Interview mit dem Agnostiker Karl-Hasso Strauch

Ein Fahrrad mit Weinfalsche im Trinkfalschenhalter in Rom. . | Bildquelle: ARD

Karl-Hasso Strauch - Handwerker und Agnostiker

"Jesus sah doch auch aus wie ein Hippie"

Karl-Hasso Strauch glaubt an das Leben. Der Agnostiker erzählt im Interview, wie er seinen Glauben gefunden hat und wie eine positive Einstellung sein Leben prägt.

Karl-Hasso Strauch. | Bildquelle: ARD

Herr Strauch, woran glauben Sie?

Karl-Hasso Strauch: Ich glaube an das Leben. Ich weiß nicht, ob ich nicht einfach nur eine positive Einstellung zum Leben habe, aber ich glaube, wenn man offen durch das Leben läuft und das Leben annimmt, bekommt man auch Positives zurück.

Eine Religion habe ich nicht. Vielleicht bin ich einfach kein gottesfürchtiger Mensch. Ich gestalte mir mein Leben selbst. Aber wenn ich mir eine Religion aussuchen müsste, wäre das wohl der Buddhismus. Ich glaube zumindest an die Entwicklung des Geistes – dass ich nicht stehenbleibe und mich immer weiterentwickle.

Wie sind Sie zu Ihrem Glauben gekommen – und wann?

Vermutlich in der Pubertät.

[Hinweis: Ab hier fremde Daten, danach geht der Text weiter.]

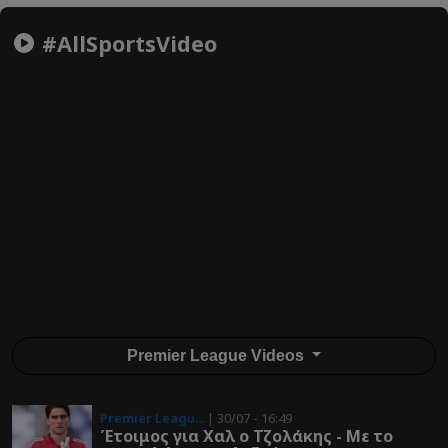
#AllSportsVideo
Premier League Videos
Premier Leagu...
| 30/07 - 16:49
Έτοιμος για Χαλ ο Τζολάκης - Με το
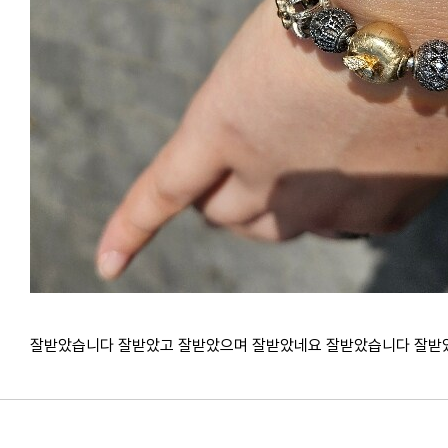
잘받았습니다 잘받았고 잘받았으며 잘받았네요 잘받았습니다 잘받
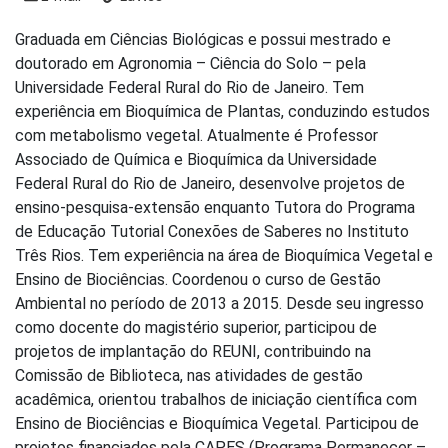
Graduada em Ciências Biológicas e possui mestrado e
doutorado em Agronomia – Ciência do Solo – pela
Universidade Federal Rural do Rio de Janeiro. Tem
experiência em Bioquímica de Plantas, conduzindo estudos
com metabolismo vegetal. Atualmente é Professor
Associado de Química e Bioquímica da Universidade
Federal Rural do Rio de Janeiro, desenvolve projetos de
ensino-pesquisa-extensão enquanto Tutora do Programa
de Educação Tutorial Conexões de Saberes no Instituto
Três Rios. Tem experiência na área de Bioquímica Vegetal e
Ensino de Biociências. Coordenou o curso de Gestão
Ambiental no período de 2013 a 2015. Desde seu ingresso
como docente do magistério superior, participou de
projetos de implantação do REUNI, contribuindo na
Comissão de Biblioteca, nas atividades de gestão
acadêmica, orientou trabalhos de iniciação científica com
Ensino de Biociências e Bioquímica Vegetal. Participou de
projetos financiados pela CAPES (Programa Permanecer –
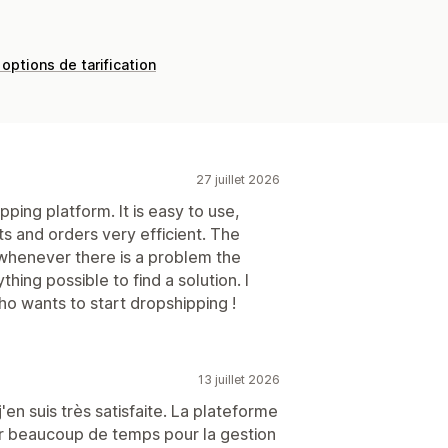
 options de tarification
27 juillet 2026
pping platform. It is easy to use,
 and orders very efficient. The
whenever there is a problem the
ing possible to find a solution. I
 wants to start dropshipping !
13 juillet 2026
j'en suis très satisfaite. La plateforme
agner beaucoup de temps pour la gestion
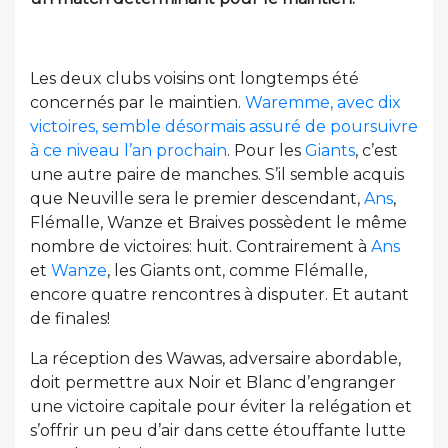
Les deux clubs voisins ont longtemps été
concernés par le maintien.
Waremme, avec dix
victoires, semble désormais assuré de poursuivre
à ce niveau l’an prochain
. Pour les
Giants
, c’est
une autre paire de manches. S’il semble acquis
que Neuville sera le premier descendant,
Ans
,
Flémalle, Wanze et Braives possèdent le même
nombre de victoires: huit. Contrairement à
Ans
et
Wanze
, les Giants ont, comme Flémalle,
encore quatre rencontres à disputer. Et autant
de finales!
La réception des Wawas, adversaire abordable,
doit permettre aux Noir et Blanc d’engranger
une victoire capitale pour éviter la relégation et
s’offrir un peu d’air dans cette étouffante lutte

In der Zeit macht man sich Gedanken darüber wer man ist, was man möchte und wohin man überhaupt will. Zuerst habe ich mich Taufen lassen. Ich war auf der Suche nach einem Glauben – aber habe ihn in der Kirche nicht gefunden. Es wirkte damals alles so scheinheilig auf mich. Einige der mir bekannten Kirchgänger, die sich stark in der Kirche einbrachten, haben krampfhaft versucht, etwas Gutes zu tun – um am Ende [vor Gott] etwas vorzeigen zu können. Dabei hatten sie für ihr direktes Umfeld keine Nächstenliebe und kein Mitgefühl übrig. 


Zur Person

Karl-Hasso Strauch lebt in der Nähe von Frankfurt. Der gelernte Schreiner bezeichnet sich selbst als Agnostiker und glaubt an das Leben. In seinem Alltag lebt er Offenheit, Toleranz und Nächstenliebe, die er bislang in keiner Religion finden konnte.

Welche Rolle spielt Ihr Glaube - im Alltag, im Leben, im Beruf? Welche Reaktionen bekommen Sie von Menschen?

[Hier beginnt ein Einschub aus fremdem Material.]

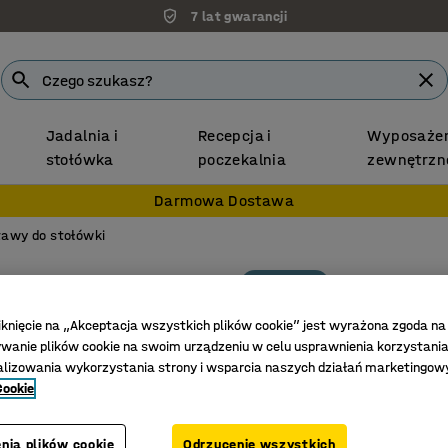
7 lat gwarancji
Jadalnia i
Recepcja i
Wyposażen
stołówka
poczekalnia
zewnętrzn
Darmowa Dostawa
tawy do stołówki
Zestaw
Zestaw 
1 stół i 
iknięcie na „Akceptacja wszystkich plików cookie” jest wyrażona zgoda na
anie plików cookie na swoim urządzeniu w celu usprawnienia korzystania
Nr art.
:
10
alizowania wykorzystania strony i wsparcia naszych działań marketingow
Cookie
Miejsce d
Sztaplow
Solidny i
nia plików cookie
Odrzucenie wszystkich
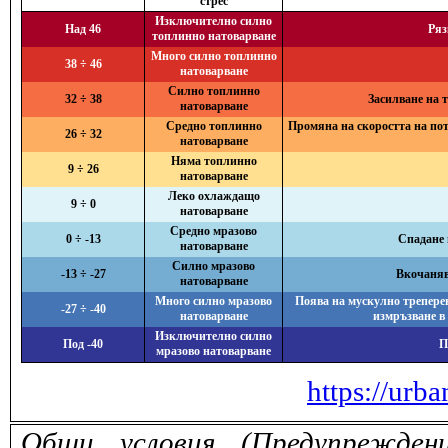
стрес
Изключително силно
Над 46
Ряз
топлинно натоварване
Много силно топлинно
38 ÷ 46
натоварване
Силно топлинно
32 ÷ 38
Засилване на 
натоварване
Средно топлинно
Промяна на скоростта на поте
26 ÷ 32
натоварване
Няма топлинно
9 ÷ 26
натоварване
Леко охлаждащо
9 ÷ 0
натоварване
Средно мразово
0 ÷ -13
Спадане 
натоварване
Силно мразово
-13 ÷ -27
Вкочанява
натоварване
Много силно мразово
Поява на мускулно треперен
-27 ÷ -40
натоварване
измръзване в
Изключително силно
Под -40
П
мразово натоварване
https://urba
Общи условия (Предупрежден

Eine positive Einstellung wirkt sich auf Alles aus. Wenn ich schlechte Laune habe, ist der Tag schlecht, ich werde gereizt und man begegnet mir dementsprechend. Steht man morgens mit einem Lächeln auf, ist alles viel leichter. Die Mitmenschen kommen einem dann entgegen und sind offener. Ich glaube, dass alles, was man gibt, auch wieder zu einem zurückkommt.

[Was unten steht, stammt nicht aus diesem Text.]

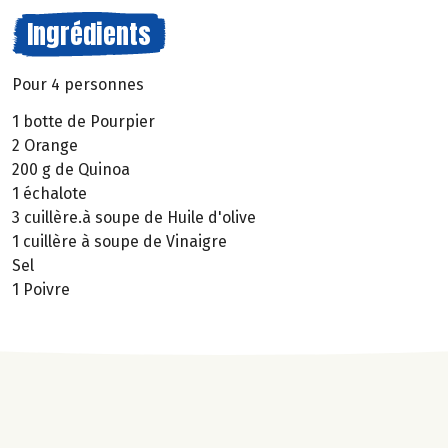
Ingrédients
Pour 4 personnes
1 botte de Pourpier
2 Orange
200 g de Quinoa
1 échalote
3 cuillère.à soupe de Huile d'olive
1 cuillère à soupe de Vinaigre
Sel
1 Poivre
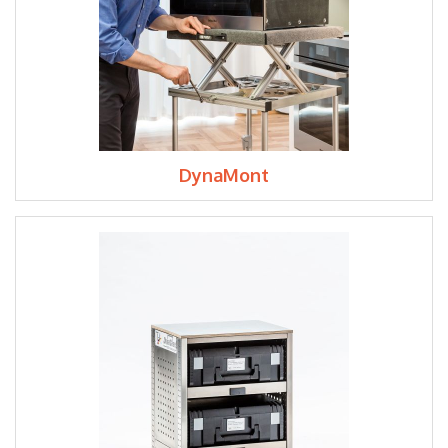
DynaMont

In welchen Momenten zweifeln Sie an Ihrem Glauben oder hadern mit ihm?

An meinem jetzigen Glauben oder viel mehr an meiner Lebenseinstellung zweifele ich nicht. Ich habe immer wieder Zweifel an der Auslegung von Religionen. Es kann nicht im Sinne eines Gottes sein, dass sich Menschen gegenseitig erschlagen, bloß weil sie sich als Christen, Juden oder Muslime unterscheiden. Dabei glauben sie doch alle. Vertreter der Religionen sollten mehr tun, um zwischen ihren Anhängern zu vermitteln. Ein Glaube sollte Menschen verbinden und nicht spalten. 

Erzählen Sie uns von einem besonderen Glaubenserlebnis!

Ich war mit Freunden nacheinander auf dem Metalfestival in Wacken und auf dem Kirchentag. Auf dem „Wacken“ überraschte uns, wie offen und freundlich die Leute zueinander waren. Jeder wurde so akzeptiert, wie er ist. Der Metaller mit den langen Haaren und der kaputten Hose steht neben dem älteren Herrn in voller Tracht und Hut und beide freuen sich über die Musik. Anschließend haben wir einen Freund auf dem Kirchenfest besucht. Wir hatten nur Probleme. Dabei sah Jesus doch auch aus wie ein Hippie.  

Das Interview führte Carolin Albrand.